| Work to complete |
Working from the entries that follow, transcribe exactly and only the lines from the one with "knjigom od zaborava spasio" through the last, pictures excluded.

| Given records |
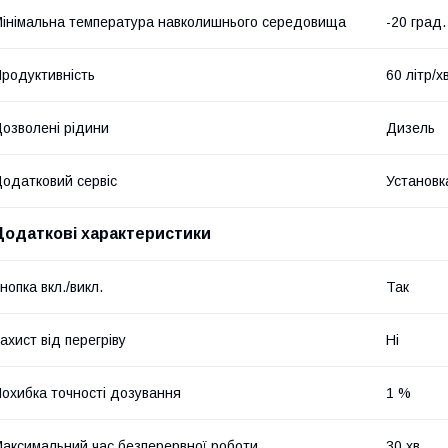
інімальна температура навколишнього середовища
-20 град.
родуктивність
60 літр/х
озволені рідини
Дизель
одатковий сервіс
Установк
Додаткові характеристики
нопка вкл./викл.
Так
ахист від перегріву
Ні
охибка точності дозування
1 %
аксимальний час безперервної роботи
30 хв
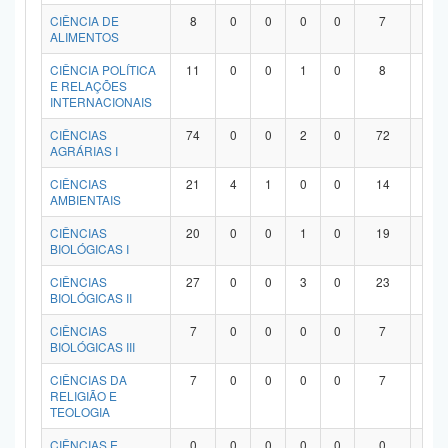
Planalto
CIÊNCIA DE
8
0
0
0
0
7
1
ALIMENTOS
CIÊNCIA POLÍTICA
11
0
0
1
0
8
2
E RELAÇÕES
INTERNACIONAIS
CIÊNCIAS
74
0
0
2
0
72
0
AGRÁRIAS I
CIÊNCIAS
21
4
1
0
0
14
2
AMBIENTAIS
CIÊNCIAS
20
0
0
1
0
19
0
BIOLÓGICAS I
CIÊNCIAS
27
0
0
3
0
23
1
BIOLÓGICAS II
CIÊNCIAS
7
0
0
0
0
7
0
BIOLÓGICAS III
CIÊNCIAS DA
7
0
0
0
0
7
0
RELIGIÃO E
TEOLOGIA
CIÊNCIAS E
0
0
0
0
0
0
0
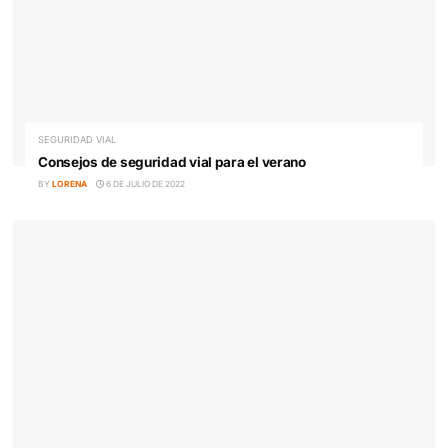
vial
BY
LORENA
19 DE JULIO DE 2022
SEGURIDAD VIAL
Consejos de seguridad vial para el verano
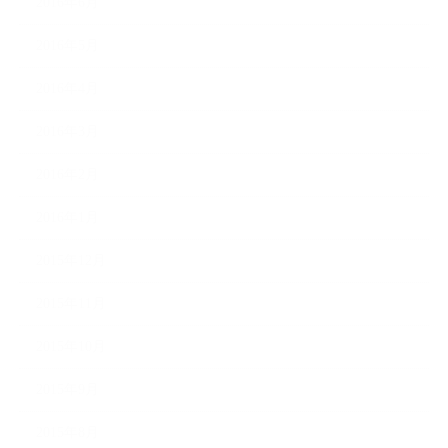
2016年6月
2016年5月
2016年4月
2016年3月
2016年2月
2016年1月
2015年12月
2015年11月
2015年10月
2015年9月
2015年8月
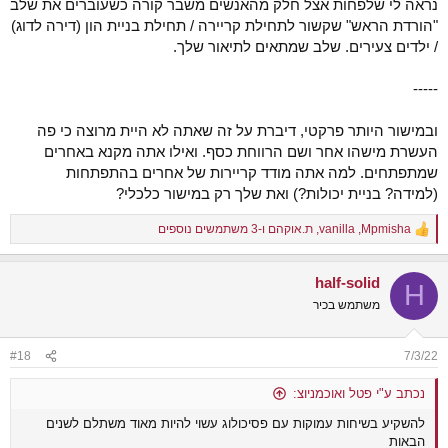
נראה לי שלפחות אצל חלק מהאנשים משבר קורה כשעוברים את שלב
"הורדת הראש" שקשור לתחילת קריירה / תחילת בניית הון (דירה לדוג)
/ ילדים צעירים. שלב שמתאים לתיאור שלך.
-----
ובמישור היותר פרקטי, דיברת על זה שאתה לא היית מרוצה כי פה
העשרת מישהו אחר ושם הרווחת כסף. ואילו אתה מקנא באחרים
שמתפתחים. למה אתה מודד קריירות של אחרים בהתפתחות
(למידה? בניית יכולות?) ואת שלך רק במישור כלכלי?
Mpmisha
,
vanilla
,
ת.אוקהם
ו-3 משתמשים נוספים
R
e
a
half-solid
c
H
t
משתמש בכיר
i
o
n
#18
7/3/22
s
:
נכתב ע"י פטל ואוכמניוצ:
להשקיע בשיחות עמוקות עם פסיכולוג עשוי להיות מאוד משתלם לשנים
הבאות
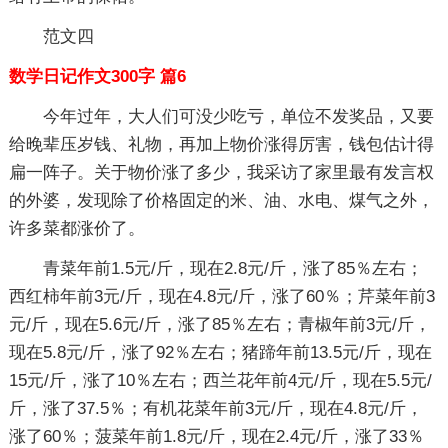
范文四
数学日记作文300字 篇6
今年过年，大人们可没少吃亏，单位不发奖品，又要
给晚辈压岁钱、礼物，再加上物价涨得厉害，钱包估计得
扁一阵子。关于物价涨了多少，我采访了家里最有发言权
的外婆，发现除了价格固定的米、油、水电、煤气之外，
许多菜都涨价了。
青菜年前1.5元/斤，现在2.8元/斤，涨了85％左右；
西红柿年前3元/斤，现在4.8元/斤，涨了60％；芹菜年前3
元/斤，现在5.6元/斤，涨了85％左右；青椒年前3元/斤，
现在5.8元/斤，涨了92％左右；猪蹄年前13.5元/斤，现在
15元/斤，涨了10％左右；西兰花年前4元/斤，现在5.5元/
斤，涨了37.5％；有机花菜年前3元/斤，现在4.8元/斤，
涨了60％；菠菜年前1.8元/斤，现在2.4元/斤，涨了33％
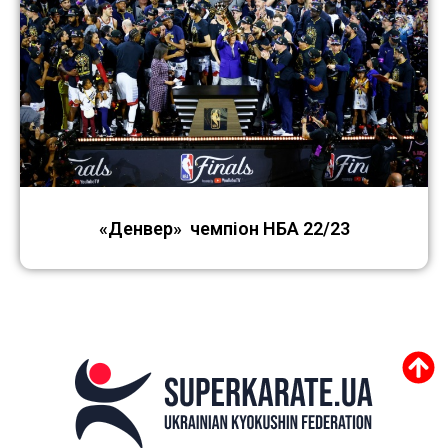
«Денвер» чемпіон НБА 22/23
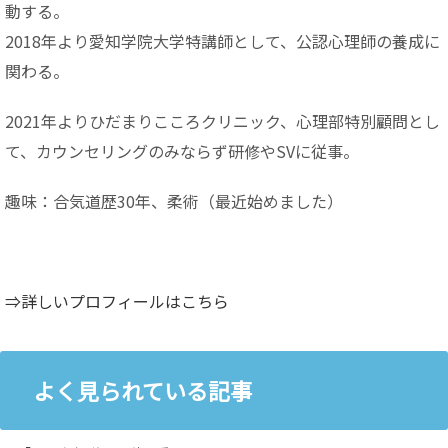
動する。
2018年より愛知学院大学特講師として、公認心理師の養成に
関わる。
2021年よりひだまりこころクリニック、心理部特別顧問とし
て、カウンセリングのみならず研修やSVに従事。
趣味：合気道歴30年、柔術（最近始めました）
⇒詳しいプロフィールはこちら
よく見られている記事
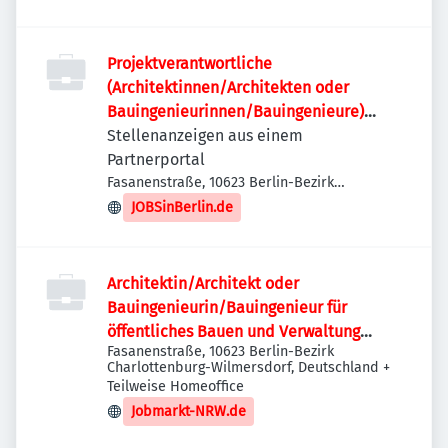
Projektverantwortliche
(Architektinnen/Architekten oder
Bauingenieurinnen/Bauingenieure)
(w/m/d)
Stellenanzeigen aus einem
Partnerportal
Fasanenstraße, 10623 Berlin-Bezirk
Charlottenburg-Wilmersdorf, Deutschland
JOBSinBerlin.de
Architektin/Architekt oder
Bauingenieurin/Bauingenieur für
öffentliches Bauen und Verwaltung
Fasanenstraße, 10623 Berlin-Bezirk
(w/m/d)
Charlottenburg-Wilmersdorf, Deutschland
+
Teilweise Homeoffice
Jobmarkt-NRW.de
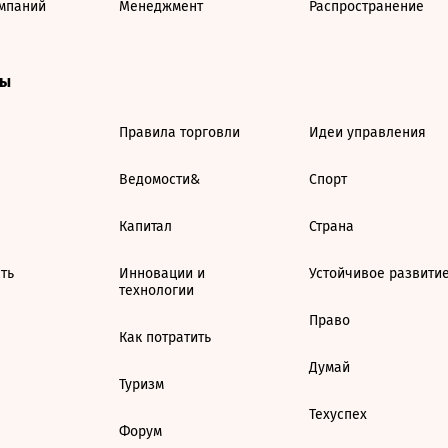
мпаний
Менеджмент
Распространение
ты
Правила торговли
Идеи управления
Ведомости&
Спорт
Капитал
Страна
ть
Инновации и
Устойчивое развити
технологии
Право
Как потратить
Думай
Туризм
Техуспех
Форум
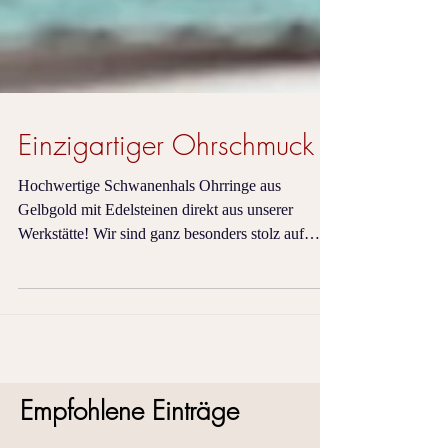
Einzigartiger Ohrschmuck
Hochwertige Schwanenhals Ohrringe aus
Gelbgold mit Edelsteinen direkt aus unserer
Werkstätte! Wir sind ganz besonders stolz auf
unsere...
Empfohlene Einträge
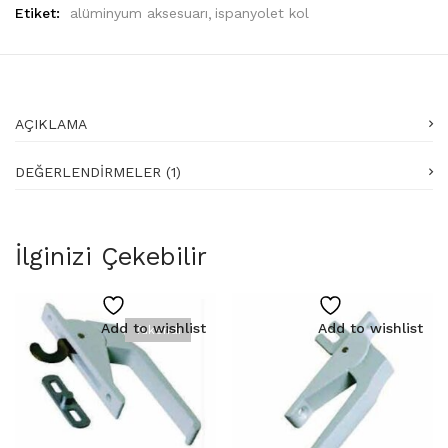
Etiket:
alüminyum aksesuarı
ispanyolet kol
AÇIKLAMA
DEĞERLENDIRMELER (1)
İlginizi Çekebilir
Add to wishlist
Add to wishlist
Tükendi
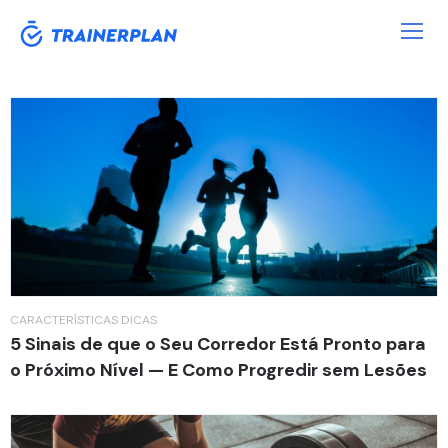
Category:
Dicas
CARACTERÍSTICAS
DICAS
5 Sinais de que o Seu Corredor Está Pronto para
o Próximo Nível — E Como Progredir sem Lesões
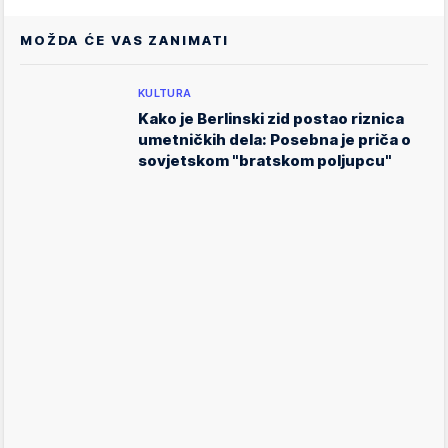
MOŽDA ĆE VAS ZANIMATI
KULTURA
Kako je Berlinski zid postao riznica
umetničkih dela: Posebna je priča o
sovjetskom "bratskom poljupcu"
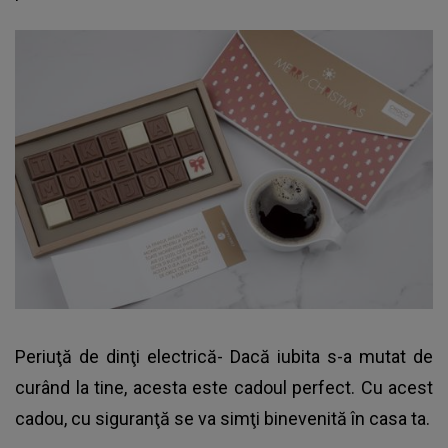
Periuţă de dinţi electrică- Dacă iubita s-a mutat de
curând la tine, acesta este cadoul perfect. Cu acest
cadou, cu siguranţă se va simţi binevenită în casa ta.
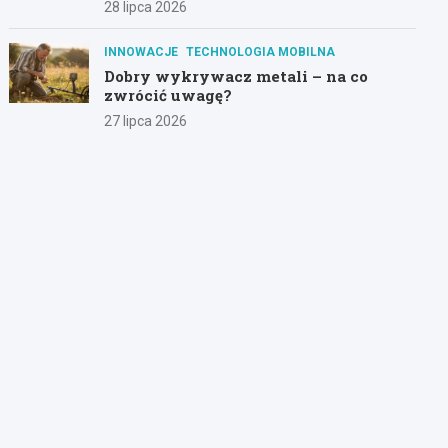
28 lipca 2026
INNOWACJE
TECHNOLOGIA MOBILNA
Dobry wykrywacz metali – na co
zwrócić uwagę?
27 lipca 2026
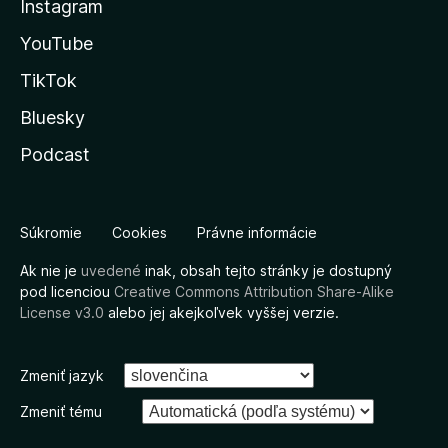
Instagram
YouTube
TikTok
Bluesky
Podcast
Súkromie
Cookies
Právne informácie
Ak nie je
uvedené
inak, obsah tejto stránky je dostupný
pod licenciou
Creative Commons Attribution Share-Alike
License v3.0
alebo jej akejkoľvek vyššej verzie.
Zmeniť jazyk
Zmeniť tému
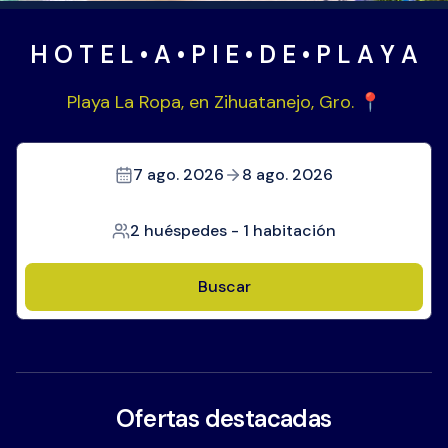
H O T E L • A • P I E • D E • P L A Y A
Playa La Ropa, en Zihuatanejo, Gro. 📍
7 ago. 2026
8 ago. 2026
2 huéspedes
-
1 habitación
Buscar
Ofertas destacadas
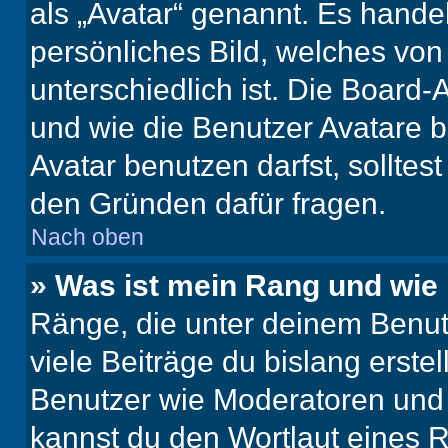
als „Avatar“ genannt. Es handel
persönliches Bild, welches vo
unterschiedlich ist. Die Board
und wie die Benutzer Avatare
Avatar benutzen darfst, solltes
den Gründen dafür fragen.
Nach oben
» Was ist mein Rang und wie 
Ränge, die unter deinem Benut
viele Beiträge du bislang erstel
Benutzer wie Moderatoren und
kannst du den Wortlaut eines R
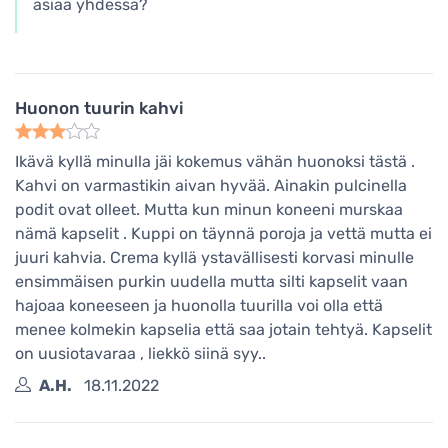
asiaa yhdessä?
Huonon tuurin kahvi
Ikävä kyllä minulla jäi kokemus vähän huonoksi tästä .
Kahvi on varmastikin aivan hyvää. Ainakin pulcinella
podit ovat olleet. Mutta kun minun koneeni murskaa
nämä kapselit . Kuppi on täynnä poroja ja vettä mutta ei
juuri kahvia. Crema kyllä ystavällisesti korvasi minulle
ensimmäisen purkin uudella mutta silti kapselit vaan
hajoaa koneeseen ja huonolla tuurilla voi olla että
menee kolmekin kapselia että saa jotain tehtyä. Kapselit
on uusiotavaraa , liekkö siinä syy..
A.H.
18.11.2022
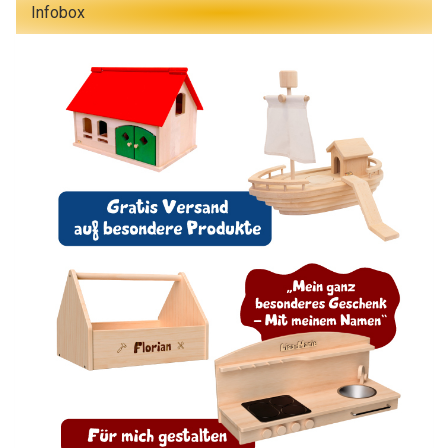
Infobox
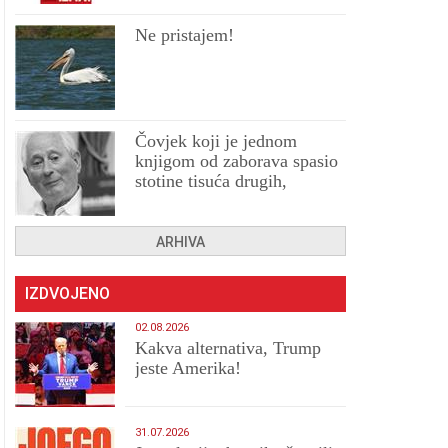
Ne pristajem!
Čovjek koji je jednom
knjigom od zaborava spasio
stotine tisuća drugih,
prokletih i uništenih
ARHIVA
IZDVOJENO
02.08.2026
Kakva alternativa, Trump
jeste Amerika!
31.07.2026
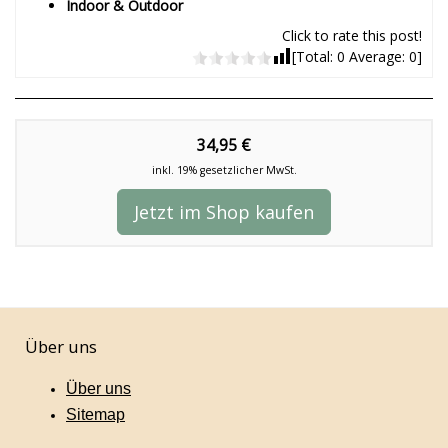
Indoor & Outdoor
Click to rate this post!
[Total:
0
Average:
0
]
34,95 €
inkl. 19% gesetzlicher MwSt.
Jetzt im Shop kaufen
Über uns
Über uns
Sitemap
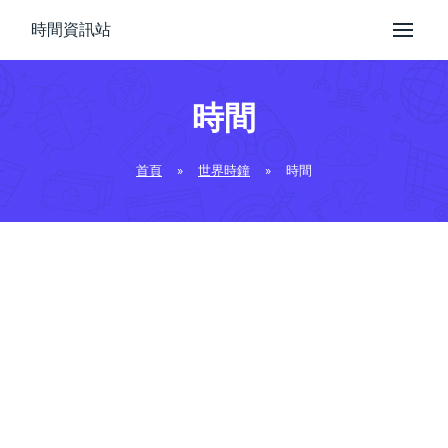
時間資訊站
時間
首頁
»
世界時鐘
»
時間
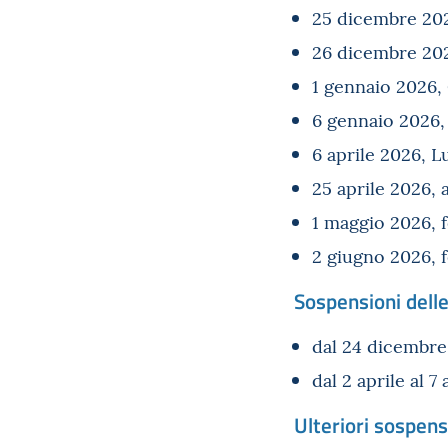
25 dicembre 202
26 dicembre 202
1 gennaio 2026
6 gennaio 2026, 
6 aprile 2026, L
25 aprile 2026, 
1 maggio 2026, f
2 giugno 2026, f
Sospensioni delle
dal 24 dicembre 
dal 2 aprile al 7
Ulteriori sospens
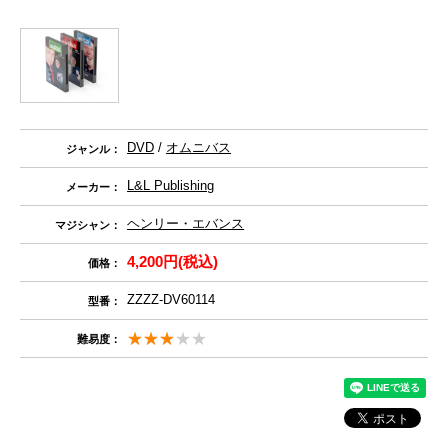
DVD
/
オムニバス
ジャンル：
L&L Publishing
メーカー：
ヘンリー・エバンス
マジシャン：
4,200円(税込)
価格：
ZZZZ-DV60114
型番：
難易度：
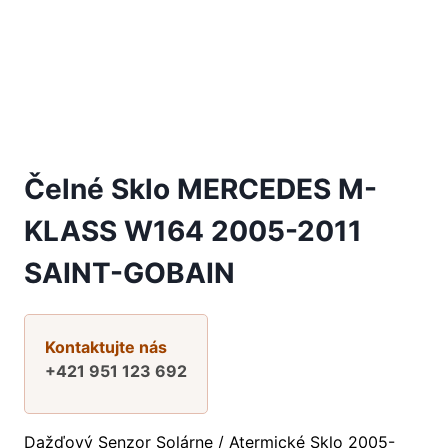
Čelné Sklo MERCEDES M-
KLASS W164 2005-2011
SAINT-GOBAIN
Kontaktujte nás
+421 951 123 692
Dažďový Senzor Solárne / Atermické Sklo 2005-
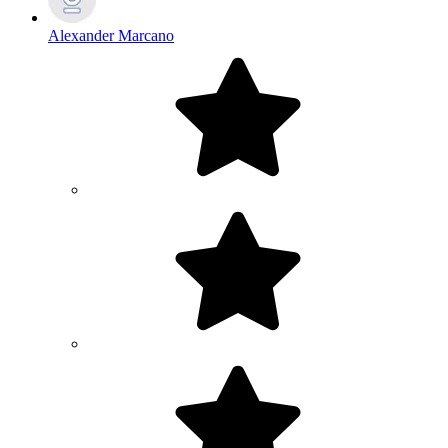
Alexander Marcano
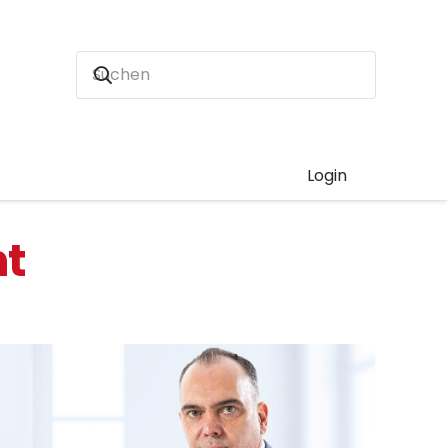
Login
nt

| The completed task |
knjigom od zaborava spasio
stotine tisuća drugih,
prokletih i uništenih
ARHIVA
IZDVOJENO
02.08.2026
Kakva alternativa, Trump
jeste Amerika!
31.07.2026
Indoor & Outdoor
Click to rate this post!
[Total:
0
Average:
0
]
34,95 €
inkl. 19% gesetzlicher MwSt.
Jetzt im Shop kaufen
Über uns
Über uns
Sitemap
時間資訊站
時間
首頁
»
世界時鐘
»
時間
25 dicembre 202
26 dicembre 202
1 gennaio 2026
6 gennaio 2026, 
6 aprile 2026, L
25 aprile 2026, 
1 maggio 2026, f
2 giugno 2026, f
Sospensioni delle
dal 24 dicembre 
dal 2 aprile al 7
Ulteriori sospens
DVD
/
オムニバス
ジャンル：
L&L Publishing
メーカー：
ヘンリー・エバンス
マジシャン：
4,200円(税込)
価格：
ZZZZ-DV60114
型番：
難易度：
Čelné Sklo MERCEDES M-
KLASS W164 2005-2011
SAINT-GOBAIN
Kontaktujte nás
+421 951 123 692
Dažďový Senzor Solárne / Atermické Sklo 2005-
Alexander Marcano
Login
nt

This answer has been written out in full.